Entries shown:
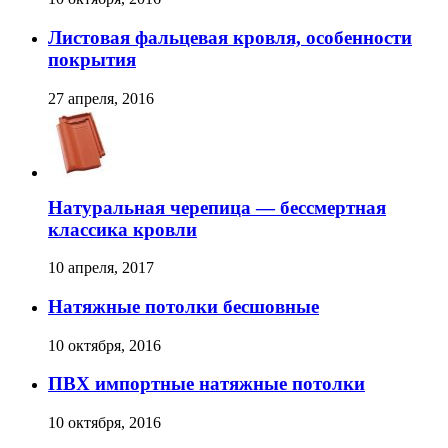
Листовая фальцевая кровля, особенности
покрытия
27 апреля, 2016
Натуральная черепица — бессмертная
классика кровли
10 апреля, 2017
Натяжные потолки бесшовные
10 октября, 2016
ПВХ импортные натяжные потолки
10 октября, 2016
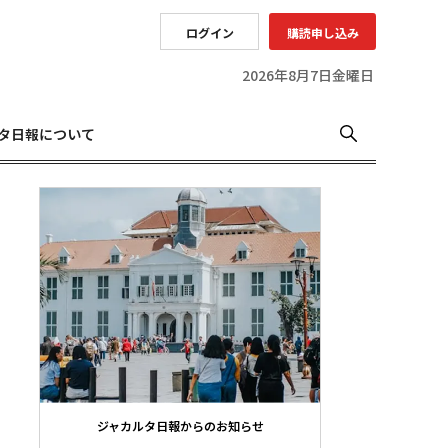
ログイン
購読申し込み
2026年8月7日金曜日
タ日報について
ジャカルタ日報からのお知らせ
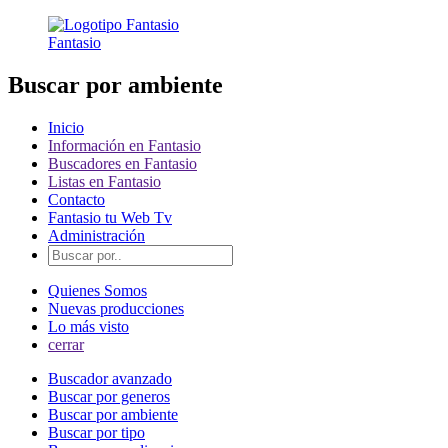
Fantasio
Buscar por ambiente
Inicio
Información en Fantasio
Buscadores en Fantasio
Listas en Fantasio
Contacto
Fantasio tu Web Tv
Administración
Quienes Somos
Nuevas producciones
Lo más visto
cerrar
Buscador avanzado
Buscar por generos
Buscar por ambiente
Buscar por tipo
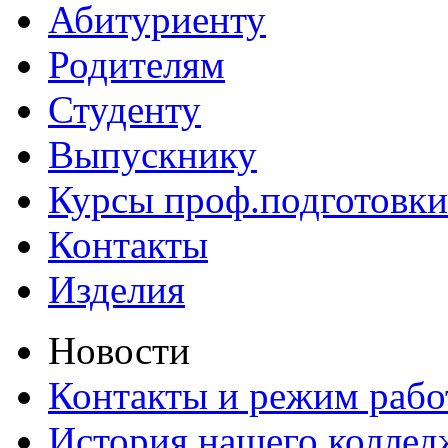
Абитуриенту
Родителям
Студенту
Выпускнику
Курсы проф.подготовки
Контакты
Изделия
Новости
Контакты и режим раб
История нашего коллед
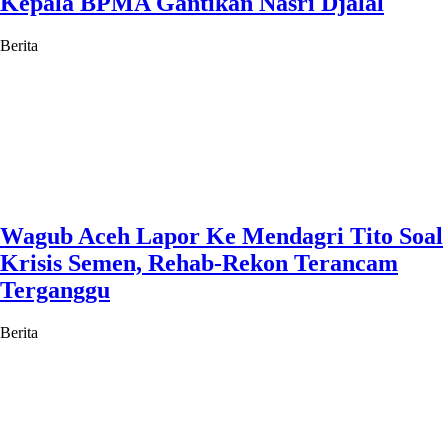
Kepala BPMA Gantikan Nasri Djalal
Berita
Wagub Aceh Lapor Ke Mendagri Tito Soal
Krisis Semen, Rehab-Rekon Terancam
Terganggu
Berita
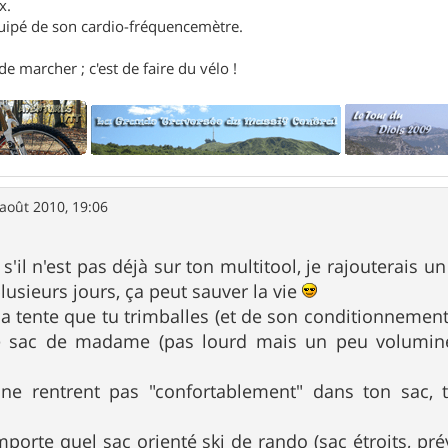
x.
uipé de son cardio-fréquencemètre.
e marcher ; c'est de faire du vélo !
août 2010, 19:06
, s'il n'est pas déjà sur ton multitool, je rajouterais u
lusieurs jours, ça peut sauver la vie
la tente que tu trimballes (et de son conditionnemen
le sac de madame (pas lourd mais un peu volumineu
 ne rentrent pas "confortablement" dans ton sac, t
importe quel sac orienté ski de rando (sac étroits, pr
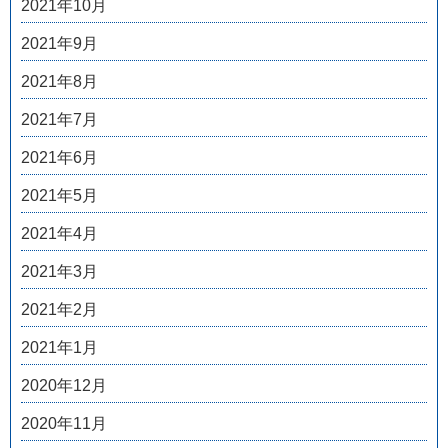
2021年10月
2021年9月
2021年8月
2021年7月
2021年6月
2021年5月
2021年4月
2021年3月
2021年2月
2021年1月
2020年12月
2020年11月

--

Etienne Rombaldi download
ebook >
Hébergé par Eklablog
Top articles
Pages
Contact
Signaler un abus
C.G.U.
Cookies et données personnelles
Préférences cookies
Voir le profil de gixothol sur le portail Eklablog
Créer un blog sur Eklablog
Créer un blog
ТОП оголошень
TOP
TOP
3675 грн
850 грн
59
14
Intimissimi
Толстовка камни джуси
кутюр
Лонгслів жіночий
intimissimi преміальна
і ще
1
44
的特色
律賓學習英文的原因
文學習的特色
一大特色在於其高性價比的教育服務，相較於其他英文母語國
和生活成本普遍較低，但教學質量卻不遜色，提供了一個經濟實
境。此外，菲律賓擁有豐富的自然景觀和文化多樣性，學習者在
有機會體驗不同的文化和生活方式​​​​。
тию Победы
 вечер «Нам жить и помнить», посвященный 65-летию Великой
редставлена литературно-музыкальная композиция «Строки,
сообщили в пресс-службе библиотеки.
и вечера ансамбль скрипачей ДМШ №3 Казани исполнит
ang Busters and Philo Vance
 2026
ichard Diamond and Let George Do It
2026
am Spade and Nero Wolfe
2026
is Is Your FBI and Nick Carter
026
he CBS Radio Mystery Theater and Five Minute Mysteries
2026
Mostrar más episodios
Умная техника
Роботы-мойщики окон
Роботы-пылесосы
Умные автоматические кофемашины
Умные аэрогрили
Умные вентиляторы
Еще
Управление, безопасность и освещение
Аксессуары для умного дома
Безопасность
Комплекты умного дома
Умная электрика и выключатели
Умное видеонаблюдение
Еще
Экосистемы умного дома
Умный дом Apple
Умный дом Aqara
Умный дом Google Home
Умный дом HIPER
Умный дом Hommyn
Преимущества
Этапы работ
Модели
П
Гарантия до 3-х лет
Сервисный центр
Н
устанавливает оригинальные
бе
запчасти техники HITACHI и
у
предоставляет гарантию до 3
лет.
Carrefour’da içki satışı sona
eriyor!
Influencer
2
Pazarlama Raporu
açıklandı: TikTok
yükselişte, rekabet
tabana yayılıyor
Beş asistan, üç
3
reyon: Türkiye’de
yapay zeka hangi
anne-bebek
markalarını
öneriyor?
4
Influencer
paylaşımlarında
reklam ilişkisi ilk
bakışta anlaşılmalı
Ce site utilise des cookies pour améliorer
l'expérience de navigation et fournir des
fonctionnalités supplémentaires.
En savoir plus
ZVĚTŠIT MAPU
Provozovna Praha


Aim of the task: Looking at the listing above, which lines run from the one containing "Листовая фальцевая кровля, особенности" through the one containing "le sac de madame"? Print exactly those, ends included, pictures excluded.

Reply to the task:
Листовая фальцевая кровля, особенности
покрытия
27 апреля, 2016
Натуральная черепица — бессмертная
классика кровли
10 апреля, 2017
Натяжные потолки бесшовные
10 октября, 2016
ПВХ импортные натяжные потолки
10 октября, 2016
ログイン
購読申し込み
2026年8月7日金曜日
タ日報について
ジャカルタ日報からのお知らせ
Fantasio
Buscar por ambiente
Inicio
Información en Fantasio
Buscadores en Fantasio
Listas en Fantasio
Contacto
Fantasio tu Web Tv
Administración
Quienes Somos
Nuevas producciones
Lo más visto
cerrar
Buscador avanzado
Buscar por generos
Buscar por ambiente
Buscar por tipo
Абитуриенту
Родителям
Студенту
Выпускнику
Курсы проф.подготовки
Контакты
Изделия
Новости
Контакты и режим раб
История нашего коллед
Kepala BPMA Gantikan Nasri Djalal
Berita
Wagub Aceh Lapor Ke Mendagri Tito Soal
Krisis Semen, Rehab-Rekon Terancam
Terganggu
Berita
x.
uipé de son cardio-fréquencemètre.
e marcher ; c'est de faire du vélo !
août 2010, 19:06
, s'il n'est pas déjà sur ton multitool, je rajouterais u
lusieurs jours, ça peut sauver la vie
la tente que tu trimballes (et de son conditionnemen
le sac de madame (pas lourd mais un peu volumineu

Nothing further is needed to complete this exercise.